The West London Hospital was founded in 1856 as the Fulham and Hammersmith General Dispensary, which was housed in a small 6-roomed building in Queen Street, Hammersmith. It catered for acute conditions and later for geriatric, maternity, rehabilitation and long-stay conditions.

History
Increasing demand led to the leasing of larger premises of Elm Tree House in Hammersmith Road in 1860. At this time it began to admit in-patients, mainly victims of industrial accidents. In 1863 it was renamed the West London Hospital. It was granted a Royal Charter on 1 November 1894. During the First World War 36 of its beds reserved for sick and wounded servicemen.

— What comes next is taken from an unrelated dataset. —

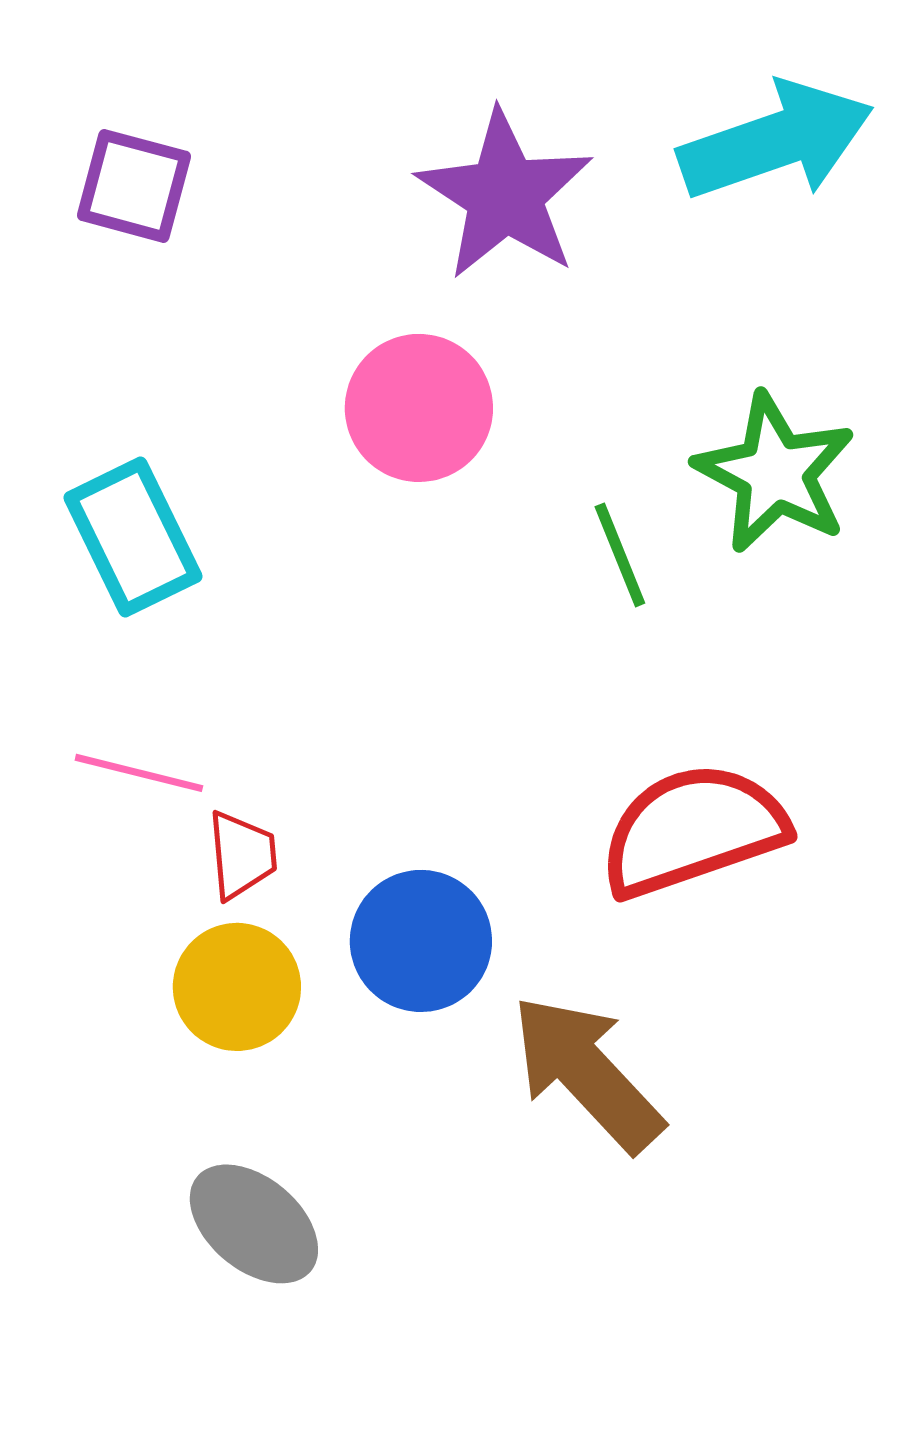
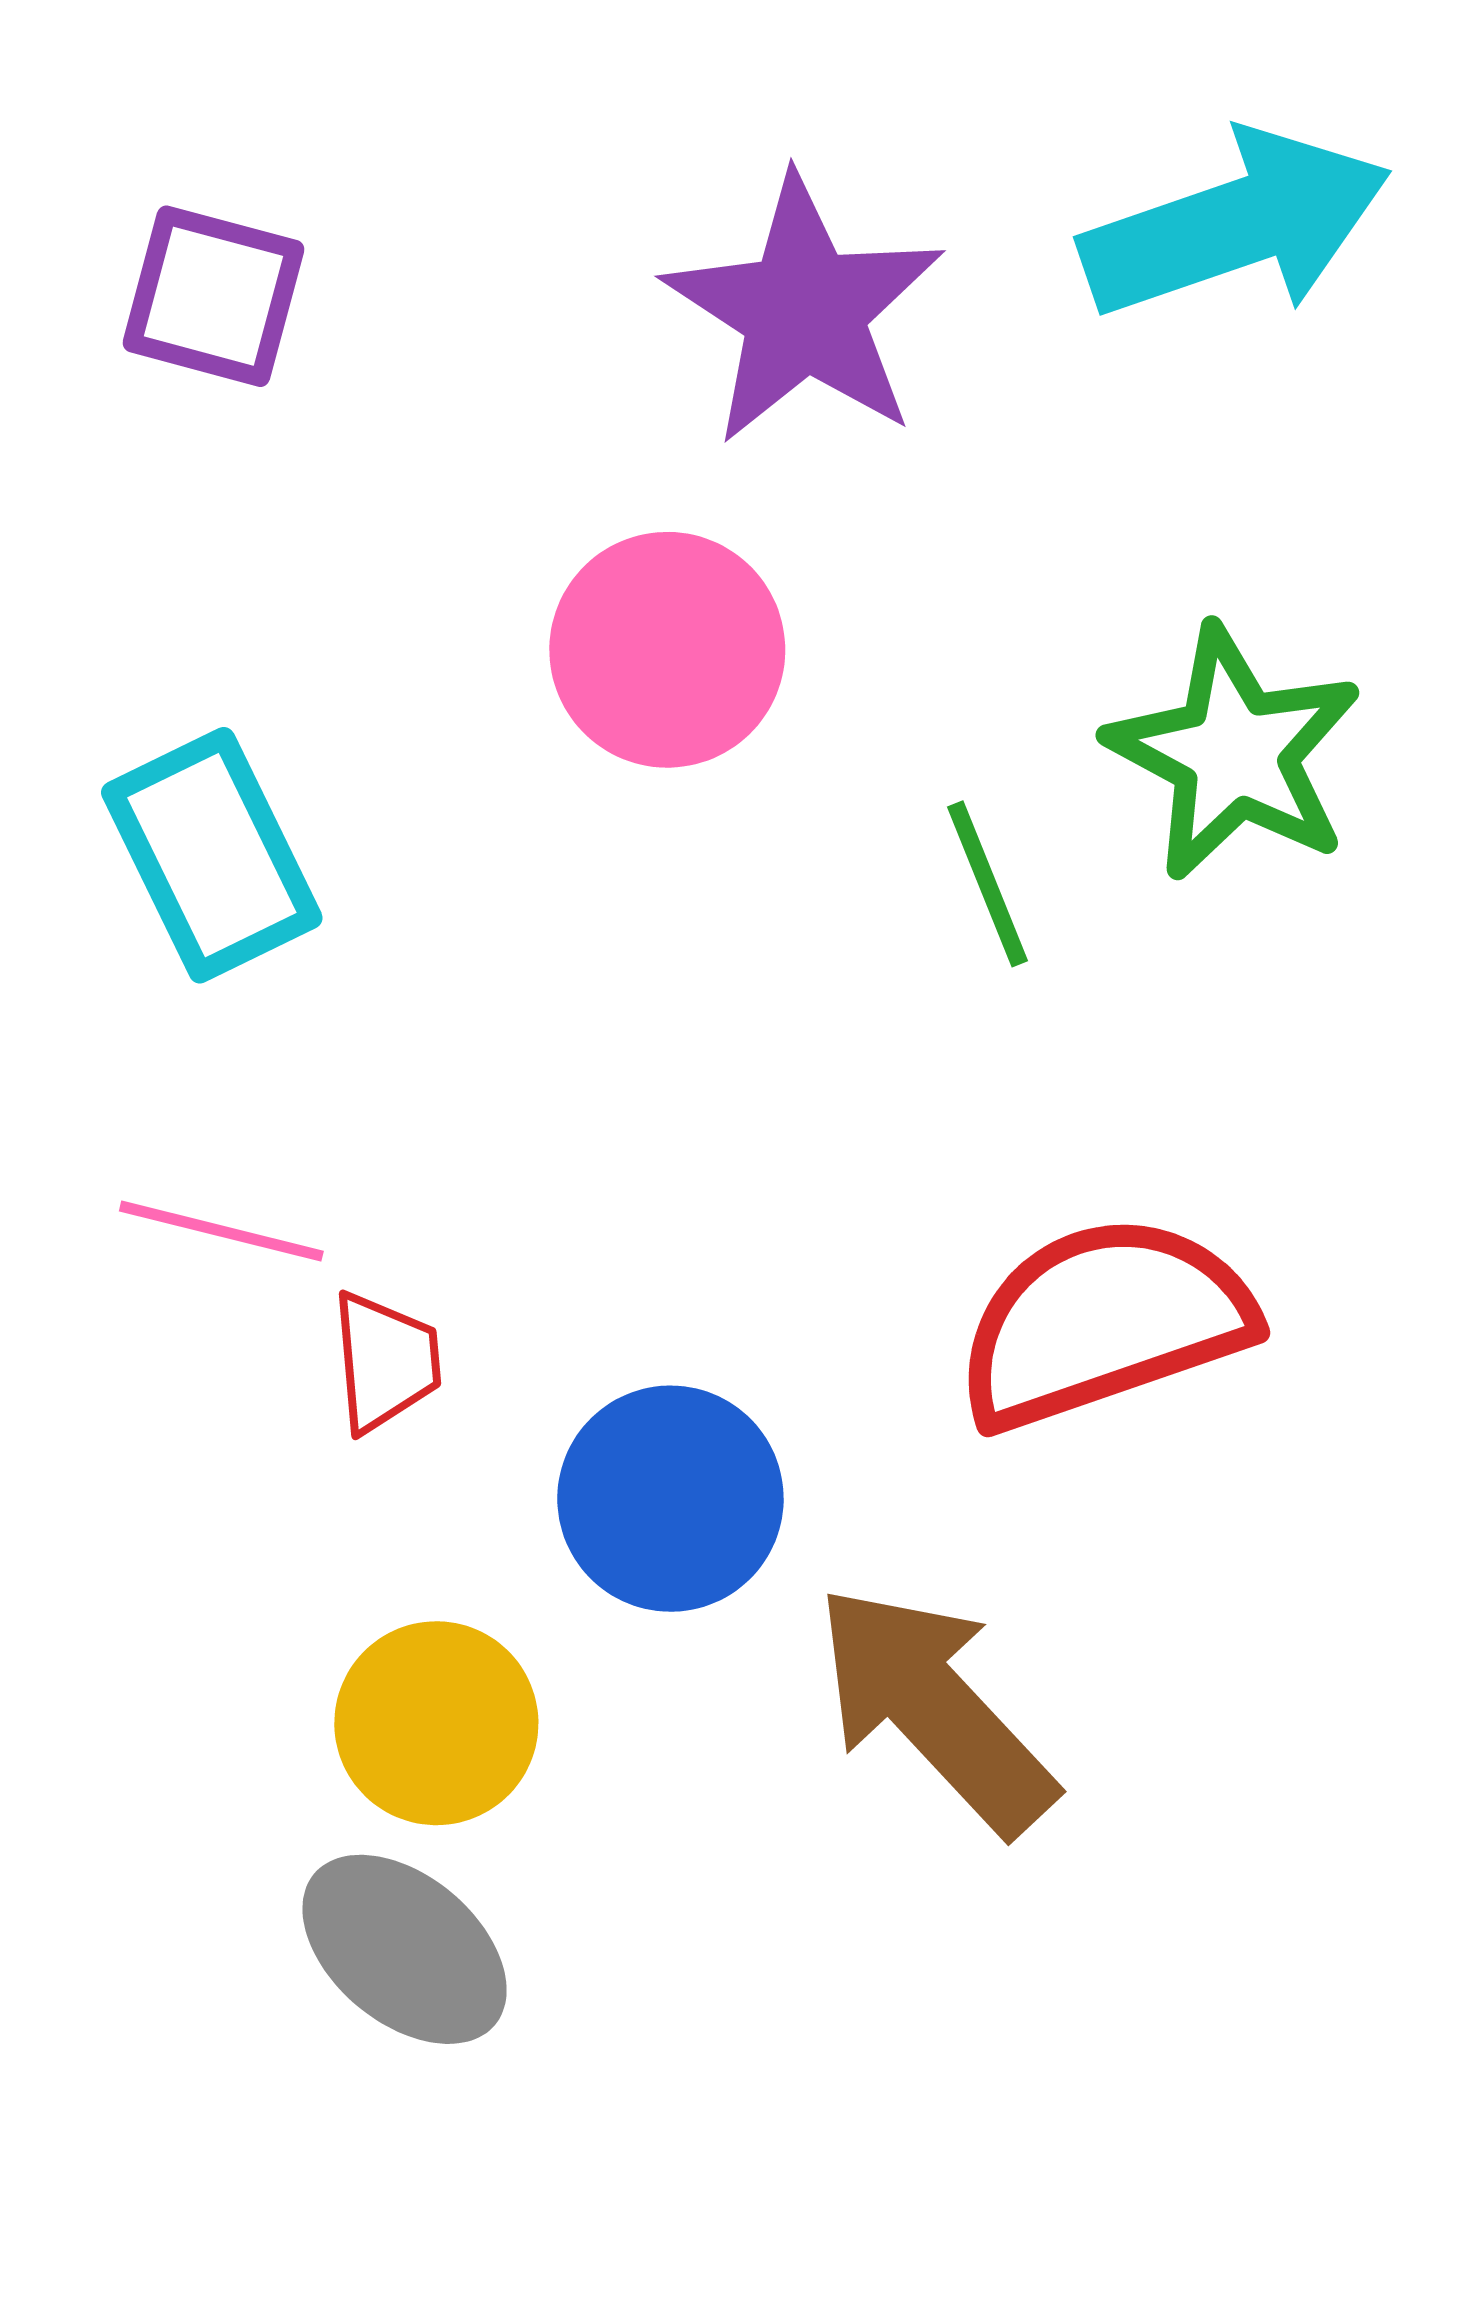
yellow circle: (237, 987) -> (436, 1723), moved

In February 1925 Princess Mary opened a new wing financed by a Mr Dan Mason. This had an accident ward of 16 beds, cancer wards, each of 7 beds, for male and female patients, 26 rooms for private patients and 2 operating theatres.  Private patients were charged 5 guineas (£5.25) a week for a single room and 4 guineas (£4.20) for a double room. In 1937 a new block on the eastern corner of the Hospital was added - the Silver Jubilee Extension - and was officially opened by Queen Mary.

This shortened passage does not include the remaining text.